For AI tools that fundamentally alter workflows, a simple software deployment is insufficient. Success requires a dedicated team of 'forward deployed' experts (e.g., ex-lawyers for legal tech) to manage the enormous change management undertaking, ensuring adoption and proficiency across the client organization.
In specialized AI verticals like legal tech, market dynamics are extremely skewed. The top player is expected to capture 90% of the market, leaving scraps for all other competitors. This necessitates an aggressive growth strategy focused solely on achieving leadership, as there's no prize for second place.
Legora pivoted its core model provider from OpenAI to Anthropic, driven by a strategic belief that Anthropic is aligning more with enterprise-grade needs while OpenAI is increasingly targeting the B2C market. This signals a potential bifurcation in the foundation model landscape based on end-market focus.
Despite high-profile deals, enterprise customers in nascent AI categories are not yet loyal. They are signing short (1-3 year) contracts and treating vendors as an 'extended pilot' or a 'call option on AI.' This indicates the market remains fluid, and incumbency is not yet a strong moat for early leaders.
Legora has successfully scaled its product organization by hiring former YC founders to lead autonomous 'pods.' This strategy leverages the fact that founders excel in environments with high ownership and delegated responsibility, allowing them to operate their product area like a mini-startup and maintain development velocity.
Early-stage AI startups should resist spending heavily on fine-tuning foundational models. With base models improving so rapidly, the defensible value lies in building the application layer, workflow integrations, and enterprise-grade software that makes the AI useful, allowing the startup to ride the wave of general model improvement.
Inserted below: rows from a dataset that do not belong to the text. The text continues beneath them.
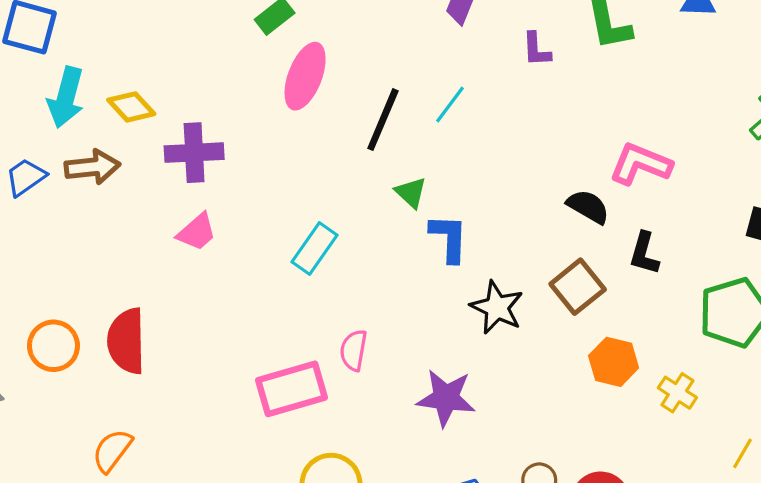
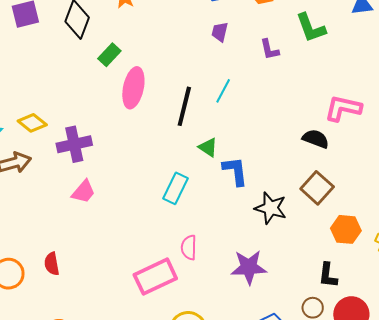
cyan rectangle: (314, 248) -> (176, 188), moved
black L-shape: (644, 253) -> (328, 275), moved
red semicircle: (126, 341) -> (52, 264), size x0.6

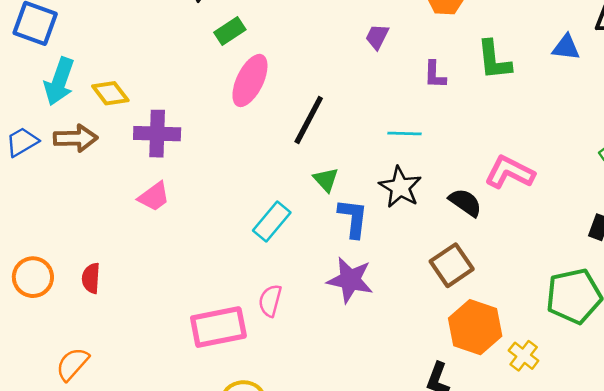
cyan line: (223, 91) -> (405, 134), moved, turned 50
black star: (271, 208) -> (400, 187), moved
orange hexagon: (346, 229) -> (475, 327), size x1.4
purple star: (249, 267) -> (350, 280), moved

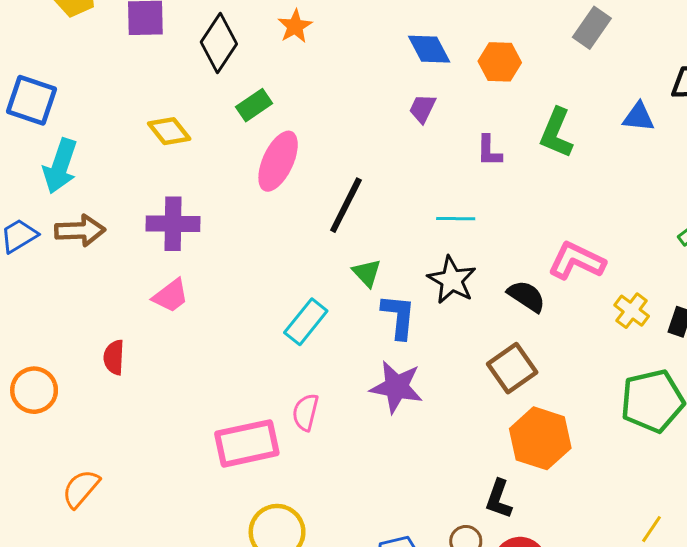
green L-shape: (494, 60) -> (556, 133), turned 30
yellow diamond: (110, 93) -> (169, 131), moved
red semicircle: (91, 278) -> (114, 357), moved
yellow cross: (524, 356) -> (632, 311), moved

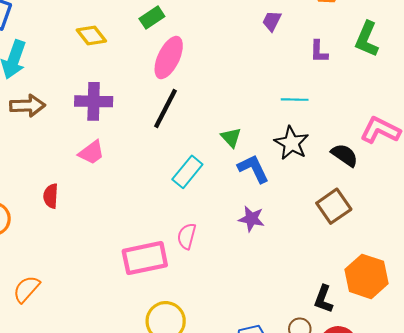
black line: (346, 205) -> (166, 109), moved
blue L-shape: (399, 316) -> (253, 169), turned -32
purple star: (396, 387) -> (251, 219), size x0.7
orange hexagon: (540, 438) -> (367, 276), moved

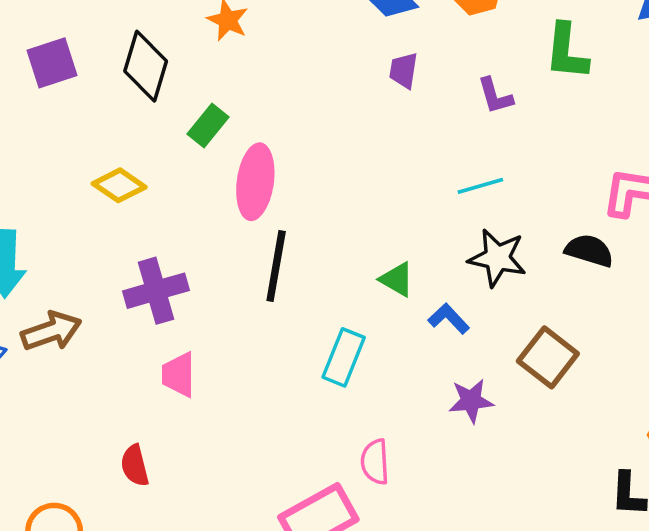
pink trapezoid: (91, 153) -> (179, 375), turned 144
blue L-shape: (253, 169) -> (449, 319), size x0.7
brown square: (334, 206) -> (548, 357), moved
After raising $35M, Legora's CEO made the bold decision to halt all sales for six months. This time was used to refactor the product for enterprise-level reliability and scale, preventing churn and enabling the company to later onboard thousands of users per day. This prioritizes technical foundation over short-term revenue.
AI is predicted to be the primary catalyst for a dramatic consolidation of the legal market. Firms that effectively leverage technology will gain significant competitive advantages, leading to market share capture and private equity-backed roll-up strategies. The landscape of 200 top US law firms could shrink to just 12-20 dominant players.
AI startups often use traditional per-seat pricing to simplify purchasing for enterprise buyers. The CEO of Legora admits this is suboptimal for the vendor, as high LLM costs from power users can destroy margins. The shift to a more logical consumption-based model is currently blocked by the buyer's operational readiness, not the vendor's preference.
European founders can de-risk US expansion by proving they can sell to and serve top-tier American enterprise clients from abroad. Legora's CEO set a goal to sign two 'AMLA 200' law firms from Europe first. Achieving this validated their GTM strategy and gave them the confidence to invest in a physical US presence.